Luna tersenyum tipis. "Tidak, Kek. Justru aku yang harusnya minta maaf. Kakek sudah benar, insting kakek lebih tajam daripada cintaku yang buta."
"Sudahlah, apa yang sebenarnya terjadi. Katakan pada kakek. "
Atas permintaan kakeknya itu, Luna menceritakan semua yang terjadi. Tentang perselingkuhan Rafi, tamparan, dan sikap keluarga Rafi yang tidak tahu terima kasih.
"Aku sudah mantap, Kek. Aku ingin bercerai," kata Luna.
"Kakek dukung sepenuhnya," jawab Kakek Darma. "Kamu berhak mendapatkan kebahagiaan. Kakek akan siapkan pengacara terbaik."
"Tidak perlu, Kek. Aku sudah minta Naura untuk mengurus perceraian ku. Tuntutannya hanya agar mereka mengembalikan semua uang yang sudah aku keluarkan selama ini untuk mereka," jelas Luna.
Kakek Darma menghela napas. "Rafi dan keluarganya itu adalah keluarga toxic, Luna. Cukup kamu saja yang menjadi korban. Sekarang, kamu pulang ke rumah kakek. Jangan lagi tinggal sendirian."
Luna menggeleng,
"Kenapa? kita pulang ke rumah utama, kakek juga sudah bosan berpura-pura menjadi orang biasa. Kita tunjukkan kepada mereka siapa kita sebenarnya. "

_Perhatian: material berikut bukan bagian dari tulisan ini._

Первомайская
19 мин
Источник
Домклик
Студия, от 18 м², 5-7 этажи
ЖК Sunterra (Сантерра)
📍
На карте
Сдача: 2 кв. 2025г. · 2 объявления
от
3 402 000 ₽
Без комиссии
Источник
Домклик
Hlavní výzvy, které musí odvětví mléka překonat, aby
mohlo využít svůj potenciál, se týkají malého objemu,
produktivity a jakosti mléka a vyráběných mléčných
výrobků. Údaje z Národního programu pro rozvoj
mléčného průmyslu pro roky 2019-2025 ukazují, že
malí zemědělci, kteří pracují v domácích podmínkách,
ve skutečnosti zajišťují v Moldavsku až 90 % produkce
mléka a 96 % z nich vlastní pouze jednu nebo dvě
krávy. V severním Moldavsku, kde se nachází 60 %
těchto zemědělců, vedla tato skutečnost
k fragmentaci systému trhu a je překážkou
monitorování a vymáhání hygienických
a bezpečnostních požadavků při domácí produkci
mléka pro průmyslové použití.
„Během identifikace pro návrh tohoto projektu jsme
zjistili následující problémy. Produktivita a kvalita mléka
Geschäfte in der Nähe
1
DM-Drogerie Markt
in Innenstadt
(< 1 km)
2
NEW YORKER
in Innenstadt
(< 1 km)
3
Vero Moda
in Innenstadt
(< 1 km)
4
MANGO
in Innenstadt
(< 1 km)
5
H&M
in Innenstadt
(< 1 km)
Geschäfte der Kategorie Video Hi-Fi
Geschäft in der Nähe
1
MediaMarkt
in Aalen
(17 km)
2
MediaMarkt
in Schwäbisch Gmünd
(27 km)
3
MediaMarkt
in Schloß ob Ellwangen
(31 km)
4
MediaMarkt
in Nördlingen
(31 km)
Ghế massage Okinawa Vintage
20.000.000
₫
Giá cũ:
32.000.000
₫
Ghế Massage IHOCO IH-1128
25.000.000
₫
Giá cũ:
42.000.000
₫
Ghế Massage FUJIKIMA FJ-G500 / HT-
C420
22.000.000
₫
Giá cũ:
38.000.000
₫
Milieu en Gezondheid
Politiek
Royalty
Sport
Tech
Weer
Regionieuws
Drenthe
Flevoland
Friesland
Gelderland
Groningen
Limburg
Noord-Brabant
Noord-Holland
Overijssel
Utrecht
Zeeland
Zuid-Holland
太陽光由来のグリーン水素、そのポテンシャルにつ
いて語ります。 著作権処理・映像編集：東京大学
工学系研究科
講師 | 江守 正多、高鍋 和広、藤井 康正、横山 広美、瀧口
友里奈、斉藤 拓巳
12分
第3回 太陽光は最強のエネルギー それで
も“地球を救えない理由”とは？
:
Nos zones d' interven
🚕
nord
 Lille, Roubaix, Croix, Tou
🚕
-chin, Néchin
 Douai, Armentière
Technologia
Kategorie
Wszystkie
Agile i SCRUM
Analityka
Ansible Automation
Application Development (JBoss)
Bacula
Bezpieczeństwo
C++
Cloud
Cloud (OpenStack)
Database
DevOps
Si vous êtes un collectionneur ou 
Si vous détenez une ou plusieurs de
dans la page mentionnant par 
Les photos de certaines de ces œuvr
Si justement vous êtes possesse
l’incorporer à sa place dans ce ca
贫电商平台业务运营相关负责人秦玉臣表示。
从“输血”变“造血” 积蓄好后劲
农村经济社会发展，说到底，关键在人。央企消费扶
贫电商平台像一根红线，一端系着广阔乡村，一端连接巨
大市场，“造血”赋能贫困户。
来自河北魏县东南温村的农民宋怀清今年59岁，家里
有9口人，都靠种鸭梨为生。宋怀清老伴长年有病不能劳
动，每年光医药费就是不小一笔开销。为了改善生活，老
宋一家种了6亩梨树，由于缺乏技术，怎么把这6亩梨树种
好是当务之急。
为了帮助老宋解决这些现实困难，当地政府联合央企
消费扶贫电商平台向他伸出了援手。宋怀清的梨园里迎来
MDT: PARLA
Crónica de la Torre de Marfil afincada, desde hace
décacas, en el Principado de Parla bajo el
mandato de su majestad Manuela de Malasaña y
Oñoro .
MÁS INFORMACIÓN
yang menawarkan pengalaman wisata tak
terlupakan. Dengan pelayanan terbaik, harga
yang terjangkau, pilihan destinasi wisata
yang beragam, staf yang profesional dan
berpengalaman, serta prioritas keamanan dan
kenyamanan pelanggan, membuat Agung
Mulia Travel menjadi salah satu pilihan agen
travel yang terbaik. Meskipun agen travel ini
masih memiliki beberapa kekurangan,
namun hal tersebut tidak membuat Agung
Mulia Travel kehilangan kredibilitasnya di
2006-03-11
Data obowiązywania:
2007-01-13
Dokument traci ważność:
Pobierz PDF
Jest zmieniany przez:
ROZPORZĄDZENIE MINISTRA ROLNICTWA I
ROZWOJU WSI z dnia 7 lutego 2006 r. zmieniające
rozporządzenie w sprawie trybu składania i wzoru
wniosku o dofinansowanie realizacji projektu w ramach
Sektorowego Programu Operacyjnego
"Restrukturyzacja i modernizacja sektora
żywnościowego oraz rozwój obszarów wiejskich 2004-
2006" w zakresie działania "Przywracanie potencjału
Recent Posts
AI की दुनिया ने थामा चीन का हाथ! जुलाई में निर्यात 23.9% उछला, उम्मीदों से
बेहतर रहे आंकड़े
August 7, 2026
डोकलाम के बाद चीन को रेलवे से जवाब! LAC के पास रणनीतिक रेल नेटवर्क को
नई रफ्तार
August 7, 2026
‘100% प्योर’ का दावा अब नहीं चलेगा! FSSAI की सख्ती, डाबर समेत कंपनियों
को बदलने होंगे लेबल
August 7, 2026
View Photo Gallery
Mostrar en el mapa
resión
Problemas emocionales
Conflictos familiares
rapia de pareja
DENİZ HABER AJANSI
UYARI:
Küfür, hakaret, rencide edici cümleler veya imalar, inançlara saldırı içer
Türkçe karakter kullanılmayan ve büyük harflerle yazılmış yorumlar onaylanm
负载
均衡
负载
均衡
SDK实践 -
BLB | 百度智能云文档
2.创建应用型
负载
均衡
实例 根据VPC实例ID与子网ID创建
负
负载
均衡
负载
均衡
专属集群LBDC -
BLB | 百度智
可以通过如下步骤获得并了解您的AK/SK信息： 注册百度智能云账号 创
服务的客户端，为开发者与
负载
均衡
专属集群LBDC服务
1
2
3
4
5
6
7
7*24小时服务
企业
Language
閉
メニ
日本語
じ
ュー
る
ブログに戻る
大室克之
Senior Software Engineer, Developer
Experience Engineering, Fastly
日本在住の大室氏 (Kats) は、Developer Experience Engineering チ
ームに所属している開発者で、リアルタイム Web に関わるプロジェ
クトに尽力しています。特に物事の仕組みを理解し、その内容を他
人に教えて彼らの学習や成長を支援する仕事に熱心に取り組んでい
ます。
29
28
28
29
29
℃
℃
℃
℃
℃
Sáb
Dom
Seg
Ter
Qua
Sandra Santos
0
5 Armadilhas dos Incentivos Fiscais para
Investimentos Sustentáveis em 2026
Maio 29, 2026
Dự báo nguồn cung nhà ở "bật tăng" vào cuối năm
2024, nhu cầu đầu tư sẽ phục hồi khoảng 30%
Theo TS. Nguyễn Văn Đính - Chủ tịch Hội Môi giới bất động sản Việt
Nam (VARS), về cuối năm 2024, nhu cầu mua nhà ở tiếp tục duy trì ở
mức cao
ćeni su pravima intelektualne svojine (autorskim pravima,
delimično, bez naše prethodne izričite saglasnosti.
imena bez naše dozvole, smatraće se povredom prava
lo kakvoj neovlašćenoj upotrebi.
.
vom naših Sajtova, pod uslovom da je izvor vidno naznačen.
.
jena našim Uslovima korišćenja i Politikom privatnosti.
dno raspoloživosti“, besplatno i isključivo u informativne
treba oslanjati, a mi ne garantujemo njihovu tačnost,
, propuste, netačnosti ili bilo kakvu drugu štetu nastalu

"Nggak usah kek, Aku masih ingin tinggal di apartemen ini dulu. aku ingin sendiri dan menata hatiku dan menyembuhkan jiwaku yang terluka karena mereka. Aku juga akan mulai masuk kerja besok. "
"Ya sudah, terserah kamu saja. Asalkan kamu menjaga dirimu dengan baik. "
Luna mengangguk, akhirnya dia bisa merasakan kembali kehangatan keluarga yang sesungguhnya.